As F1 enjoys one of its fiercest and most hotly contested rivalries in decades, this book delves into some of the blistering contests and feuds which have lit up the sport over the years.
The rivalry between Lewis Hamilton and Max Verstappen is one of the fiercest we have seen in Formula One in decades. Incendiary both on and off the track, the battles between the seven-time world champion and the hard-driving Dutchman have invigorated the sport.
From multiple crashes involving the two drivers vying for the top spot, to a bitter war of words waged across media interviews, to the controversial decision which led to Verstappen snatching the championship from Hamilton on the last lap of the 2021 Abu Dhabi Grand Prix, this contest has captivated viewers and delivered some truly thrilling racing.
We have not seen this intensity of emotion in F1 since the Prost vs Senna days in the late 1980s, but there have been plenty of rivalries and controversies throughout the World Championship. So what better time to look back at some of the battles in past years, plus analyse the explosive nature of Verstappen, the only driver in the current field with a caution for punching another driver (Ocon in 2020).
Mikka Hakkinen vs Michael Schumacher - this kicked off in a junior F3 race in Macau when Schumacher steered into the side of Hakkinen to prevent him from winning a race. It continued in the late 1990s when Michael was at Ferrari and Mika was at Mclaren.
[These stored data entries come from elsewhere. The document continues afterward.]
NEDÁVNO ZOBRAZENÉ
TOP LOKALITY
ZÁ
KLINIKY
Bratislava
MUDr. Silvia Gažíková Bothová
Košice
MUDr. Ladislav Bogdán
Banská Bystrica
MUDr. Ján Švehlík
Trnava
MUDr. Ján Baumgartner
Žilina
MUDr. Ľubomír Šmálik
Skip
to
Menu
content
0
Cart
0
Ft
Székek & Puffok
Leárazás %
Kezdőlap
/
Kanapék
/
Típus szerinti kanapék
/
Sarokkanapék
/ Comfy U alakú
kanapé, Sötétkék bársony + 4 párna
Pironi vs Villeneuve - two Ferrari team-mates fell out in spectacular style at Imola where the two cars were cruising to an easy 1-2 victory and the team told them both to slow down. Pironi took advantage and nipped into the lead and there was then a frantic, paint-swapping battle for the lead in the closing laps. Villeneuve never spoke to Pironi again and was killed two weeks later at Zolder in Belgium
Mansell vs Piquet - two Williams team-mates fell out when Piquet began to get regularly beaten by Mansell. He called Mansell stupid and his wife Roseanne ugly.
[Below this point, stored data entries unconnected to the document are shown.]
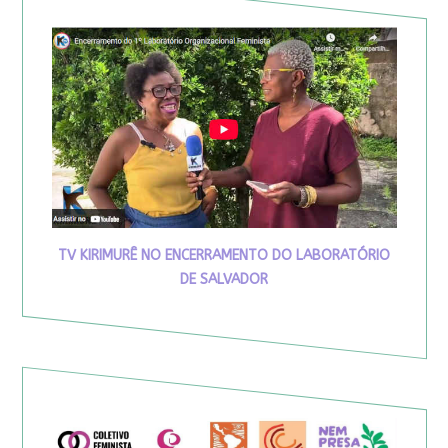
TV KIRIMURÊ NO ENCERRAMENTO DO LABORATÓRIO
DE SALVADOR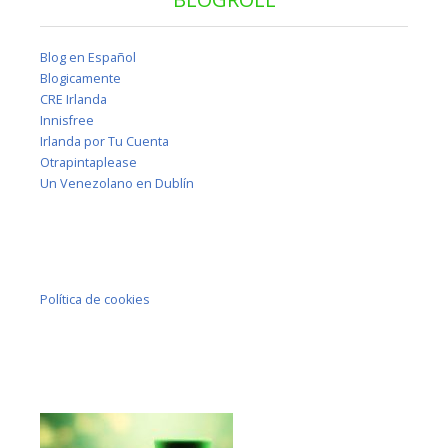
Blog en Español
Blogicamente
CRE Irlanda
Innisfree
Irlanda por Tu Cuenta
Otrapintaplease
Un Venezolano en Dublín
Política de cookies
Prost vs Senna - this was a two-year slowburn of intense dislike, starting at the Japanese GP of 1989 when Prost turned in on Senna, eliminating him from the race and making the Frenchman World Champion. The following year, with Prost now at Ferrari, Senna returned the favour and simply drove into him at the first corner to become World Champion himself.
Plus: Other prominent rivalries that can be featured: Senna vs Mansell (fisticuffs in the garage), Prost vs Lauda (narrowest margin of championship victory - half a point), Hamilton vs Rosberg (cheating by Rosberg in Monaco to grab pole), Hunt vs Lauda (as in the film of their 1976 season), Hamilton vs Massa (the only championship that changed hands in the final corner of the final race), Hill vs Schumacher (deliberate crashing), Alonso vs Schumacher (a hysterical Alonso accused his team of not wanting him to win), Vettel vs Webber (Multi-21 Seb - multi-21...)
The book also looks back to the 1950s and 1960s when rivalries were friendly - because any dangerous move on track, could result in either one or both drivers being killed.
Written with sparkling insight from veteran Formula 1 journalist Tony Dodgins, this books is a must-read for all fans of the sport, from veterans who have followed for decades to new fans drawn by the intensity of recent seasons.
When the realities of funding a racing career in Lotus Cortinas and Van Diemens became apparent Tony Dodgins opted for the typewriter. He won the Sir William Lyons award for young motoring journalists in 1979 after interviewing Frank Williams at Silverstone the day before Williams won its first grand prix. Tony joined Autosport in 1985 and became their grand prix editor. He has also been the grand prix editor for Motoring News, F1 Racing magazine (now GP Racing), On Track, and has been a regular columnist for Autosport Japan for more than 20 years. He is the editor of the renowned Autocourse yearbook, which has been published since the World Championship began in 1950. After BBC radio work, Tony became the Channel 4 race analyst working on F1 coverage alongside commentator Ben Edwards and now Alex Jacques.